Multifactor authentication (MFA) can be a mighty bulwark against unauthorized access, but there’s at least one method bad actors have employed to do a two-step around the defense: sneaking illegitimate two-factor devices into a Microsoft network. Here’s an example of how such a clever but dangerous intrusion happens: An email that appears to have been sent from a business on its legitimate account states that the company’s banking information is being updated for automated clearing house (ACH payments). Something about it seems fishy, so a review is conducted, which confirms that the email was indeed being sent out from an internal email account.
The trouble is, the authorized user claims to have sent no such email. Upon investigation, it is determined that an additional authentication device was added to the account in addition to the normal user’s Android application, leading to the compromise. How could this have happened? More importantly, how could an alert be created to ensure it never happens again and the company is better protected in the future?
Multifactor authentication is not the problem
Multifactor authentication is not the issue here — it remains a key method for keeping networks more secure. It ensures that only those users get authenticated on the network that you want authenticated. But like anything in technology, because we are moving more and more to two-factor authentication, attackers are finding ways to get around our defenses.
In the example above, attackers have realized that one way around MFA is (after they’ve gained base-level access to the network) to sneak an additional device into an account that can be used for two-factor. They then exploit the option that the main authentication application is not available and employ an alternative method to provide authentication, choosing the cellphone or device that has been surreptitiously added.
The bottom line is, no matter what authentication you have set up for your organization, to ensure that you are monitoring who and what is using it. It’s imperative to review who is logging in and what devices they are using to gain access to your firm.
The attackers are getting smarter and know that more and more organizations are deploying these solutions. If they target your organization and realize that you have two-factor or better as protective measures, they will evaluate their options and act accordingly. Make it harder for them to make you a target and monitor your protections.
How to review what devices are authorized in Entra ID
Digging into the Entra ID (formerly Azure AD) console you can review those devices that have been set up for use in authentication. In each user’s profile, under the authentication methods is a listing of all devices set up as authenticators against the system. Start by pulling in a report of all of your users that use multifactor or use the built-in reports noted on the console.
If you want a list of all users who have more than one multifactor device associated with their account you can look at the authentication method Graph API endpoints. For each method, you can query the list of configured devices. For example, authentication/phoneMethods will return the list of phone numbers registered and authentication/microsoftAuthenticatorMethods will list the devices on which Authenticator is configured. Alternatively, you can do an /authentication/methods query to view them all.

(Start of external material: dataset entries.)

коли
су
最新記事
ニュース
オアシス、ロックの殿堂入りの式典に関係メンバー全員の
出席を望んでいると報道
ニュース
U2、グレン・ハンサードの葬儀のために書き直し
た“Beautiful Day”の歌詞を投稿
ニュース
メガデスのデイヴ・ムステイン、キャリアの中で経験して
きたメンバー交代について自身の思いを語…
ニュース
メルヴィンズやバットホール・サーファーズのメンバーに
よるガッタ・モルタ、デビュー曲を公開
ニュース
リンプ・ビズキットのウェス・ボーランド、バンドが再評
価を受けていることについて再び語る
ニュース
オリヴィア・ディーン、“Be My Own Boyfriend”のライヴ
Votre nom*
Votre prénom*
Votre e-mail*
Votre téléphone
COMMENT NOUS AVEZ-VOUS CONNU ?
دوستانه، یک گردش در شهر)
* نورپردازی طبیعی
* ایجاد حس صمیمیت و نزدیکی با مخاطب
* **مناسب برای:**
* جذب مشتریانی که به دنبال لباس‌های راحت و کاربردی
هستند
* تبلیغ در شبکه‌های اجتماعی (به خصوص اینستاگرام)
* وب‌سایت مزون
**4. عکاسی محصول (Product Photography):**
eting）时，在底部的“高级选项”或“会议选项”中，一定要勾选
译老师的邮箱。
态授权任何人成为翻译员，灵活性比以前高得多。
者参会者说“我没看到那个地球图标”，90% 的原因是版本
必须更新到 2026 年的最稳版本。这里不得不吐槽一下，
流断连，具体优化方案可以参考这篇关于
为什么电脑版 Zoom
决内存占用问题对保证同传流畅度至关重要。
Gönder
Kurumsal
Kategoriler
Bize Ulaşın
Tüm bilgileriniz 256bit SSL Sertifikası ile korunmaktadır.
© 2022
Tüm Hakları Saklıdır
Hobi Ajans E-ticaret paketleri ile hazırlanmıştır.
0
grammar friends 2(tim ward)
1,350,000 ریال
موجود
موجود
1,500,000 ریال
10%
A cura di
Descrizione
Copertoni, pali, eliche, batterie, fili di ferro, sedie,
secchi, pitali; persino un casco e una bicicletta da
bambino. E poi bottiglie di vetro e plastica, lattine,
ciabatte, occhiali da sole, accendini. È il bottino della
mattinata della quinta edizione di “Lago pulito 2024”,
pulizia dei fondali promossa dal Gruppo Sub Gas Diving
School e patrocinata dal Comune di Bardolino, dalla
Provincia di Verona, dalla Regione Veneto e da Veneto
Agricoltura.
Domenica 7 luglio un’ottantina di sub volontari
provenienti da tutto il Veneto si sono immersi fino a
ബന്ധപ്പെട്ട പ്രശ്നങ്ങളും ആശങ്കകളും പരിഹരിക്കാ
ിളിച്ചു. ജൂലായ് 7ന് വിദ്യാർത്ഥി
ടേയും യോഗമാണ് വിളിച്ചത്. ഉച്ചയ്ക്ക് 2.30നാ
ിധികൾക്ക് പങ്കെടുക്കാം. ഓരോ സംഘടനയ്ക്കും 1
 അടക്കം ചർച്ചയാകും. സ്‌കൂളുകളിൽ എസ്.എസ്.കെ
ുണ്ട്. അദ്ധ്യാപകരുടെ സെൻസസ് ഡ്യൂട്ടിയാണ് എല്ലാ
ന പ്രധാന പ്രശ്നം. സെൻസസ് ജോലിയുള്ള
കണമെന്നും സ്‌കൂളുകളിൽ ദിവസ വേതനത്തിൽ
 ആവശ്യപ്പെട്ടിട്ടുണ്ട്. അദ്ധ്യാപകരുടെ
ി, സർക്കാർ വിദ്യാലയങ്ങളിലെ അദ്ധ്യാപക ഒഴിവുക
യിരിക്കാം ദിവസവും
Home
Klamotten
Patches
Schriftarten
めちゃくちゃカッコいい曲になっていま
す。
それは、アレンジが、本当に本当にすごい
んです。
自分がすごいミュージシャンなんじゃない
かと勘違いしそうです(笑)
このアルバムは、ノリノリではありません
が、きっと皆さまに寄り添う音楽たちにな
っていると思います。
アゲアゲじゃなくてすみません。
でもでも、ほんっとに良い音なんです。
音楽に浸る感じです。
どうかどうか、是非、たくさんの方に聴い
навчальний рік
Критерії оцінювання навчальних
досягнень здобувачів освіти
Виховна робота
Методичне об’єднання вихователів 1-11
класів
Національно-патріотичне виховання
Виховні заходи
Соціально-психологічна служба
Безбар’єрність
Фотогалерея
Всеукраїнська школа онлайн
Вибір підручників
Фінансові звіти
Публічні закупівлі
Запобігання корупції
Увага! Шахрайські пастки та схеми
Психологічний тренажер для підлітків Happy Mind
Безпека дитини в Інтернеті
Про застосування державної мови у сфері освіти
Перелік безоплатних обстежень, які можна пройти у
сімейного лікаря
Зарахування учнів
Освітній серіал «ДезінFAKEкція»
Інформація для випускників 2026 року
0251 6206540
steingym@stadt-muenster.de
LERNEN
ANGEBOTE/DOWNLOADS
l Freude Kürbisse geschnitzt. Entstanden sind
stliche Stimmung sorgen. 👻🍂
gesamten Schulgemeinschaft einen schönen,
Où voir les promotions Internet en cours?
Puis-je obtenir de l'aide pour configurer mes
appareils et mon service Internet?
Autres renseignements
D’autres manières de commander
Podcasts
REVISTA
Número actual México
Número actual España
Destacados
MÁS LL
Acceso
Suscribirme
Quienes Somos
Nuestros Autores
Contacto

Add a conditional access policy for MFA
Next, consider adding a conditional access policy that restricts how MFA is enabled. You can use conditional access to block the ability of attackers to log in with your breached password and set up an additional two-factor device.
Ensuring that you only allow the setup of MFA in a specific manner or by specific devices is key to ensuring this malicious behavior doesn’t occur and requires users to be in certain locations or on certain devices to complete the security information registration. Consider this trusted location as a tier-0 security asset and monitor this setting as well as any activity from this location.
To set this policy, go to Entra ID (Azure AD), then navigate to Security and then to Conditional Access. You’ll want to create a new conditional access policy. Under Users or Workload Identities select a user account to test and ensure it works as you expect. Under Cloud Apps or Actions, select User Actions you’ll want to choose to register security information.
These locations should have previously been set up and deemed trusted in your environment. While you may have a firm that is cloud-first, there should be always a location or static IP address that your administration workstations work from. Ensure that you have set up at least one location that is deemed trusted.
These locations and the changes or settings that are set by this location should be regularly reviewed. Always have a change management process in place to ensure that only those specific settings, policies, and scripts are allowed.
Under typical Microsoft settings and group policies you can block access from those locations that are not rusted. Under Conditions, select to include All Locations and exclude All Trusted locations. Now under Access Controls, select Block.
In approximately 15 minutes, you should find that you are unable to visit some areas of the Microsoft 365 Portal, such as aka.ms/mfasetup or the Update Info section of My Profile. Once you have ensured the policy is working as you see fit, you can then roll out the policy to additional users. If you get into the situation where you must allow access and it’s in a location that is not trusted, use the process to allow a Temporary Access Pass and allow the user to sign in without using their MFA device.
If you want to proactively review the events for multifactor authentication, these are available in the Entra ID audit log. If you use other solutions for two-factor authentication, you’ll want to use similar processes to review for devices that are authorized for use. Solutions such as Duo.com allow you to review the listing of devices that are allowed for two-factor.
Make it a process to review access logs and ensure that your access is what you intended. In the case of Duo, you can also empower your users to report malicious prompts so you can review for malicious activity.